Dünyada ve Türkiye’de devletler, yönetebilmek e riskleri bertaraf edebilmek için halen sivil faşist örgütlenmelere ihtiyaç duyuyor. Bugün görünürde meclis, seçim ve demokrasiyle yönetilen ülkemizde MHP ve ülkü ocakları, hem devlet bürokrasisine kadro sağlıyor hem de sivil faşist örgütlenme görevini üstleniyor.

Bu nedenle yüzde bir oy alsalar da bitmezler, bitmeyecekler. Zira Türkiye’de MHP ve ülkü ocaklarının misyonu, herhangi bir siyasi parti çerçevesinde kalmak değil, iktidara kim gelirse gelsin, bürokrasiye yerleştirilen kadrolar ve sivil faşist örgütlenme yapısıyla yönetime dahil olmaktır. 

Seçimle iktidara gelen her fani parti, muhalefetteyken söylediklerini zaman içinde unutarak bu gerçekliği kabul edecek, devlet yapısına angaje olacak, devleti oluşturan bürokrasi ve militarizm ayaklarını idare ederken kadrolaşmayı ve sivil faşist örgütlenmeyi, MHP ya da türevlerinin kontrolüne bırakacaktır.

Bu gerçeği çok iyi bilen Erdoğan, kısa süre önce Meral Akşener’le görüşerek, mekanizmadaki güç dengelerini değiştirecek ya da MHP’ye, alternatifsiz olmadığını hatırlatacak bir hamle yapmayı denemişti hatta.
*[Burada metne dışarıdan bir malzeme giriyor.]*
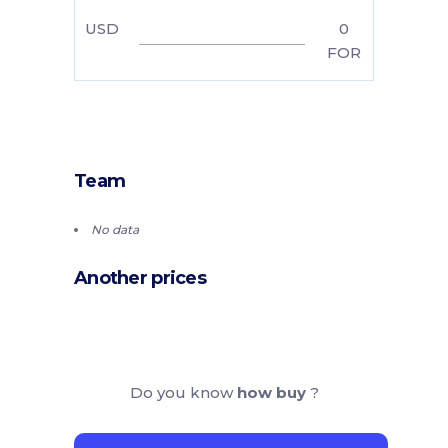
USD
0
FOR
Team
No data
Another prices
Do you know
how buy
?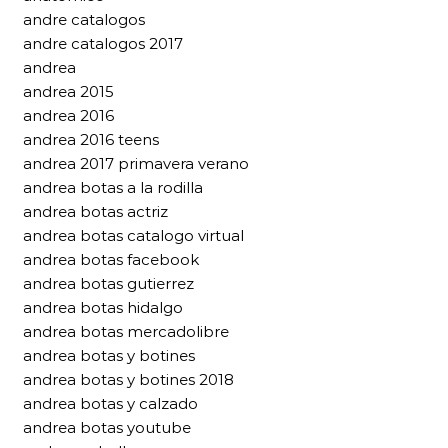
andre catalogos
andre catalogos 2017
andrea
andrea 2015
andrea 2016
andrea 2016 teens
andrea 2017 primavera verano
andrea botas a la rodilla
andrea botas actriz
andrea botas catalogo virtual
andrea botas facebook
andrea botas gutierrez
andrea botas hidalgo
andrea botas mercadolibre
andrea botas y botines
andrea botas y botines 2018
andrea botas y calzado
andrea botas youtube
Halen varlığını sürdüren Mehmet Ağar ve ekibinin ise devlet içi çekişmede gücünü artırmak amacıyla Sinan Ateş dosyasının kontrollü deşilmesinde sakınca görmediğini de belirtelim.
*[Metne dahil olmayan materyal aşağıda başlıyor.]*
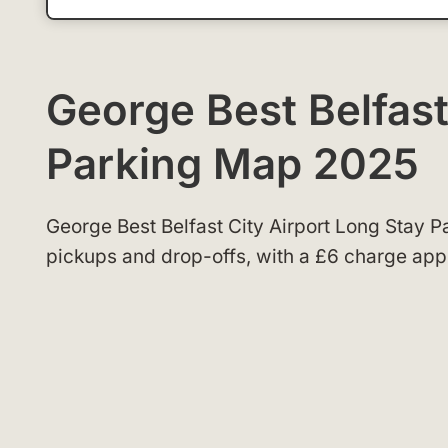
George Best Belfast
Parking Map 2025
George Best Belfast City Airport Long Stay P
pickups and drop-offs, with a £6 charge appli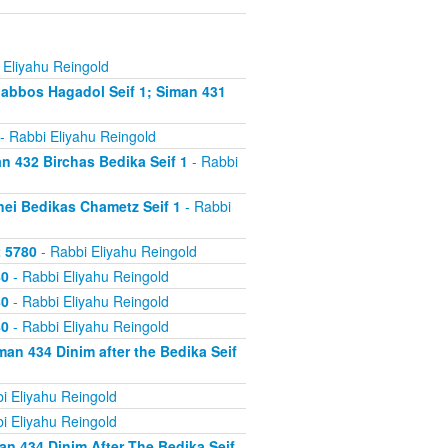
 Eliyahu Reingold
abbos Hagadol Seif 1; Siman 431
- Rabbi Eliyahu Reingold
 432 Birchas Bedika Seif 1
- Rabbi
nei Bedikas Chametz Seif 1
- Rabbi
2 5780
- Rabbi Eliyahu Reingold
80
- Rabbi Eliyahu Reingold
80
- Rabbi Eliyahu Reingold
80
- Rabbi Eliyahu Reingold
an 434 Dinim after the Bedika Seif
i Eliyahu Reingold
i Eliyahu Reingold
n 434 Dinim After The Bedika Seif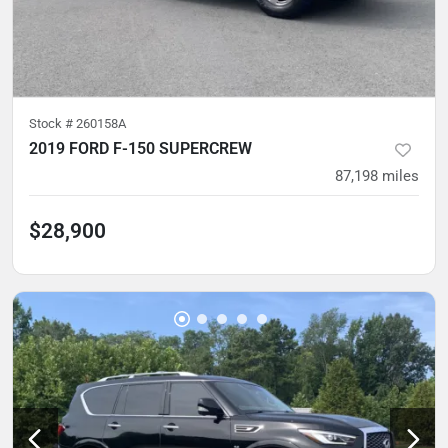
Stock #
260158A
2019 FORD F-150 SUPERCREW
87,198
miles
$28,900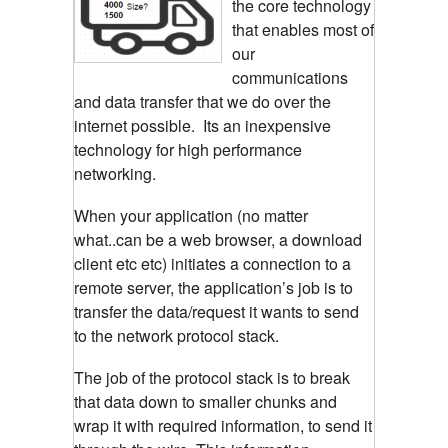
the core technology
that enables most of
our
communications
and data transfer that we do over the
internet possible. Its an inexpensive
technology for high performance
networking.
When your application (no matter
what..can be a web browser, a download
client etc etc) initiates a connection to a
remote server, the application’s job is to
transfer the data/request it wants to send
to the network protocol stack.
The job of the protocol stack is to break
that data down to smaller chunks and
wrap it with required information, to send it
Asıl unutulmaması gereken şu ki; devlet içi yapılar veya partiler arasında yaşanan hiçbir çatışma ve çelişki, asla uzlaşmaz değildir. Eğer iç çatışmalar kontrolden çıkarak, devletin bekasını sarsma noktasına gelirse taraflar mutlaka anlaşacak, susmayı bilecek ve birleşeceklerdir.

Şimdi Sinan Ateş davasında adalet isteyenler arasında; onu pırıl pırıl bir kahraman, yiğit bir vatan evladı gibi gören sağcılar da var, kirli çarkın kirli bir aparatı olduğunu bilseler dahi yakaladıkları ipi çektiklerinde, çarkı zayıflatacaklarının farkında olan sol demokrat kesimler de. Fakat mahkeme o ipi asla çekmeyecek zira çekerse hem Devlet’in hem de devletin altında kalacağı aşikar.

Bülent Ersoy, Banu Alkan, Safiye Soyman

Hal böyleyken ve ateş düştüğü yeri yakarken hayat da devam ediyor tabii.

Diva Bülent Ersoy, tüm heybetiyle bir fitnessçının sırtına binip kıkırdıyor. Arada bir de Seray Sever’in dürtmesiyle Banu Alkan’ı azarlıyor. 

Dış dünyayla bağını asgariye indirip, paralel evrende kurduğu hayal dünyası Banuland’de mutluluğu bulan ve belki de en doğrusunu yapan Afrodit Banu Alkan, saldırılara karşı umursamazca salınıp taşları ve tüyleriyle oynuyor. 

Bülent Ersoy yönünden esen rüzgarın sertliğine göre saf değiştiren rüzgar gülü Safiye Soyman, sevimli sevimli yuvarlanıp, peruklarını savurmaya devam ediyor. 

Ne tuhaf. Onlar seçimle gelmediler belki ama bizim “dünya güzellerimiz” oluvermişler işte.